Asked whether he feared the warnings, he said Ukrainians have lived with such threats for years.

“No, we don’t [fear] any kind of such messages,” Zelensky said. “We live with such messages each day... That’s why it’s not something new for us.”

He also drew a distinction between the Iranian regime and the Iranian public.

“I think that a lot of people in Iran, really civilians, they want to live a normal life and to be free,” he said.

Putin, pressure, and the wider war

Zelensky tied the drone threat to what he sees as the international community’s failure to stop Russian President Vladimir Putin.

“It’s a pity,” he said. “We don’t see the power in the world who can really stop Putin.”

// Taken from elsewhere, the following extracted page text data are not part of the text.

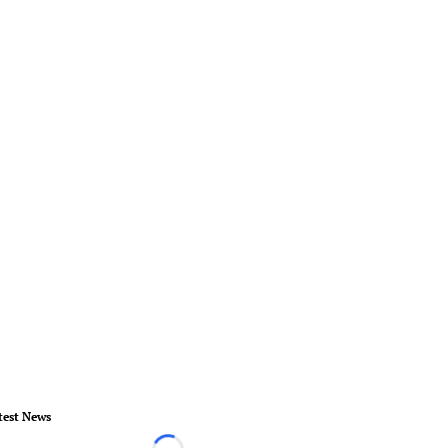
test News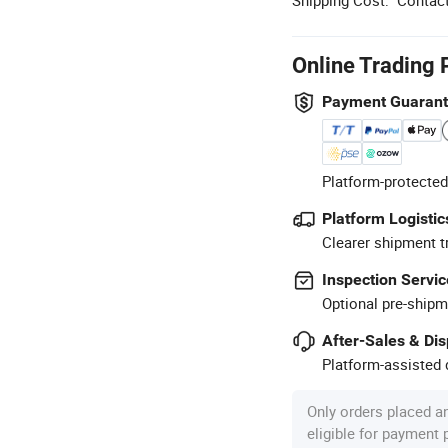
Online Trading 
Payment Guaran
Platform-protected
Platform Logistic
Clearer shipment t
Inspection Servic
Optional pre-shipm
After-Sales & Di
Platform-assisted d
Only orders placed a
eligible for payment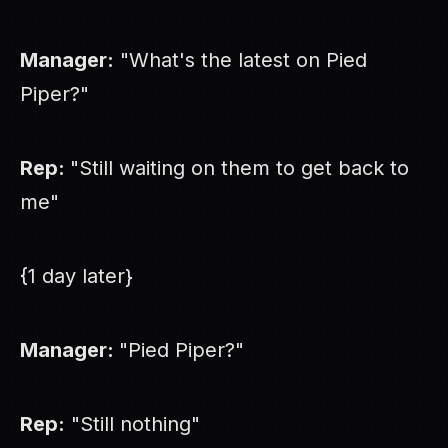
Manager:
"What's the latest on Pied
Piper?"
Rep:
"Still waiting on them to get back to
me"
{1 day later}
Manager:
"Pied Piper?"
Rep:
"Still nothing"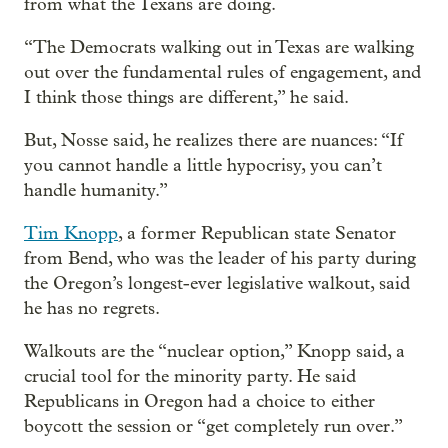
from what the Texans are doing.
“The Democrats walking out in Texas are walking
out over the fundamental rules of engagement, and
I think those things are different,” he said.
But, Nosse said, he realizes there are nuances: “If
you cannot handle a little hypocrisy, you can’t
handle humanity.”
Tim Knopp
, a former Republican state Senator
from Bend, who was the leader of his party during
the Oregon’s longest-ever legislative walkout, said
he has no regrets.
Walkouts are the “nuclear option,” Knopp said, a
crucial tool for the minority party. He said
Republicans in Oregon had a choice to either
boycott the session or “get completely run over.”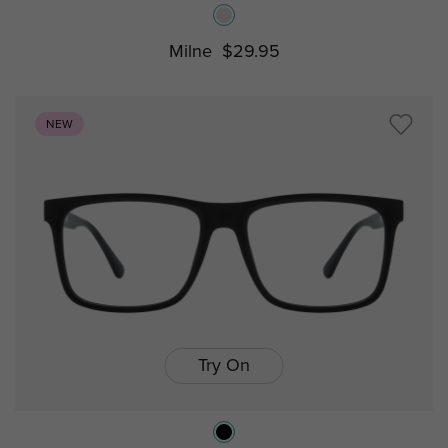
Milne
$29.95
NEW
Try On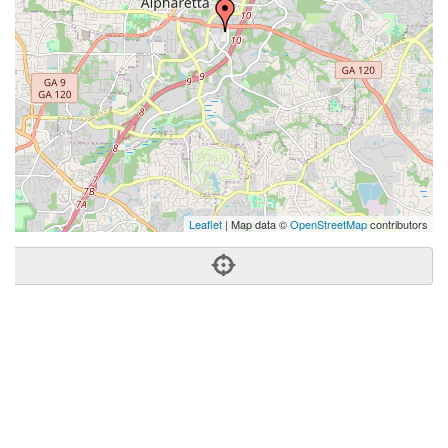
Leaflet
| Map data ©
OpenStreetMap
contributors
Phone:
(404) 996-0339
Address:
11800 Amber Park Dr,Bldg 1, Ste 240,Alpharetta,
GA 30009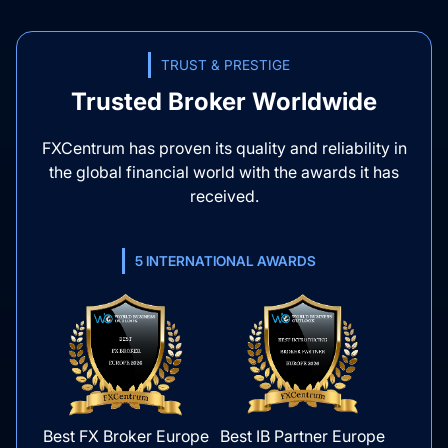
TRUST & PRESTIGE
Trusted Broker Worldwide
FXCentrum has proven its quality and reliability in
the global financial world with the awards it has
received.
5 INTERNATIONAL AWARDS
Best FX Broker Europe
Best IB Partner Europe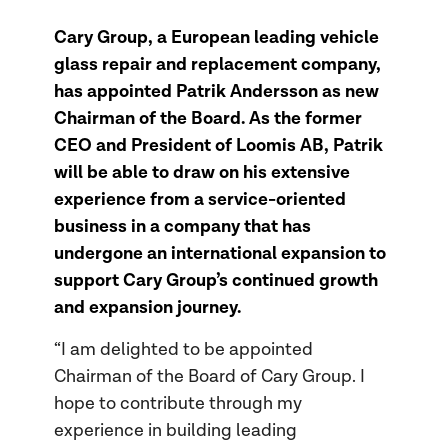
Cary Group, a European leading vehicle
glass repair and replacement company,
has appointed Patrik Andersson as new
Chairman of the Board. As the former
CEO and President of Loomis AB, Patrik
will be able to draw on his extensive
experience from a service-oriented
business in a company that has
undergone an international expansion to
support Cary Group’s continued growth
and expansion journey.
“I am delighted to be appointed
Chairman of the Board of Cary Group. I
hope to contribute through my
experience in building leading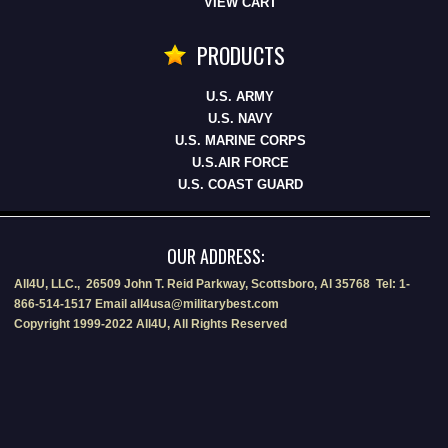
VIEW CART
PRODUCTS
U.S. ARMY
U.S. NAVY
U.S. MARINE CORPS
U.S.AIR FORCE
U.S. COAST GUARD
OUR ADDRESS:
All4U, LLC., 26509 John T. Reid Parkway, Scottsboro, Al 35768 Tel: 1-
866-514-1517 Email all4usa@militarybest.com
Copyright 1999-2022 All4U, All Rights Reserved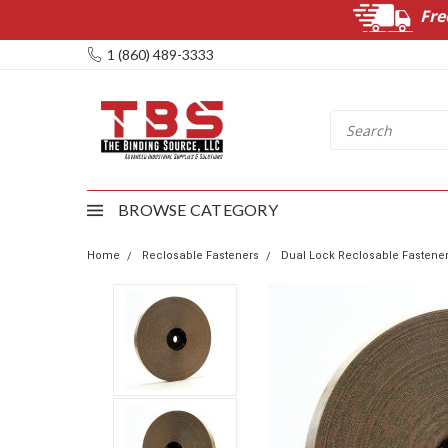
Fre
1 (860) 489-3333
BROWSE CATEGORY
Home
Reclosable Fasteners
Dual Lock Reclosable Fastene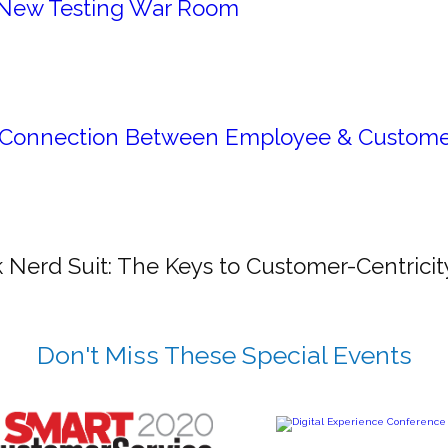
New Testing War Room
Connection Between Employee & Custome
 Nerd Suit: The Keys to Customer-Centricit
Don't Miss These Special Events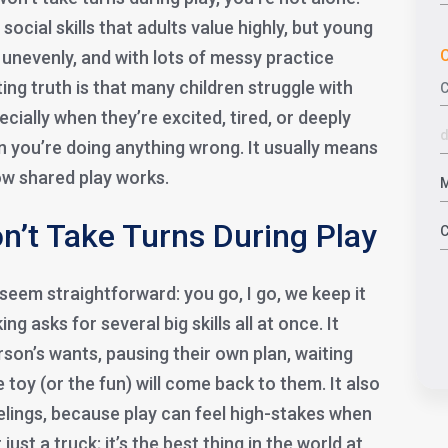
social skills that adults value highly, but young
C
, unevenly, and with lots of messy practice
ng truth is that many children struggle with
ecially when they’re excited, tired, or deeply
 you’re doing anything wrong. It usually means
 how shared play works.
n’t Take Turns During Play
 seem straightforward: you go, I go, we keep it
king asks for several big skills all at once. It
son’s wants, pausing their own plan, waiting
he toy (or the fun) will come back to them. It also
ings, because play can feel high-stakes when
t just a truck; it’s the best thing in the world at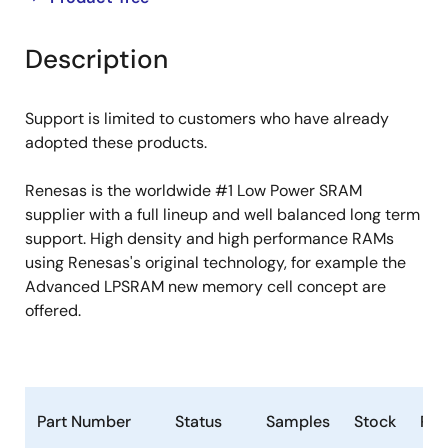
product
product
tree
tree
Description
menu
menu
Support is limited to customers who have already
adopted these products.
Renesas is the worldwide #1 Low Power SRAM
supplier with a full lineup and well balanced long term
support. High density and high performance RAMs
using Renesas's original technology, for example the
Advanced LPSRAM new memory cell concept are
offered.
Part Number
Status
Samples
Stock
Ro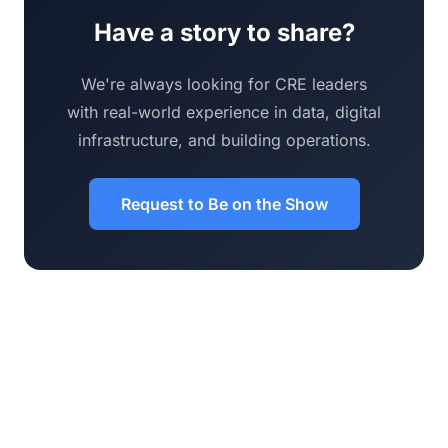
Have a story to share?
We're always looking for CRE leaders
with real-world experience in data, digital
infrastructure, and building operations.
Request to Be on the Show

He argued that weak sanctions, especially those that still allow Russia to profit from oil and gas sales, have helped fund the same war machine now affecting both Ukraine and the Middle East.

“Not everybody put sanctions on Russia, didn’t stop the oil and gas benefits from energy sales,” Zelensky said, adding that Russia uses that money for weapons and, now, to provide “intelligence and drones to Iran.”

He also warned that any easing of sanctions would only strengthen Russia’s defense industry.

“Russia will get benefits on oil sales,” he said, “and of course they will move all this money to the weapon industry.”

Message to Netanyahu, Israelis

Asked about possible contact with Prime Minister Benjamin Netanyahu, Zelensky said the Israeli side had reached out about a potential conversation and that he was ready.

Asked what message he would give Netanyahu, Zelensky replied: “He has what I need and I have what he needs. So I’m ready for this dialogue.”

He also offered a message to Israelis living under attack.

“I think you have a long history and long experience of living under attacks,” he said. “I hope that people will not lose their relatives, their very close people, and first of all, their children, because this is our future, this is our life.”

“I wish fewer losses during any kind of challenge, any kind of attack, any stage of this war.”

For Zelensky, the lesson goes beyond one war or one region. Russia’s battlefield experience, he said, is being turned into exportable knowledge, new technology, and methods that will not stay confined to Ukraine.

“This is big knowledge from the battlefield,” he said. “This is new technology based on Iranian technologies.”

“All these will have impact on other regions,” he said. “I always said Africa, Middle East, and Europe.”

In that sense, Zelensky’s interview was also a warning about what the rest of the world is now beginning to face: a drone war that started over Ukrainian cities, then spread outward, grew cheaper, grew smarter, and became harder to stop.

In Zelensky’s telling, Putin and Iran built that threat together.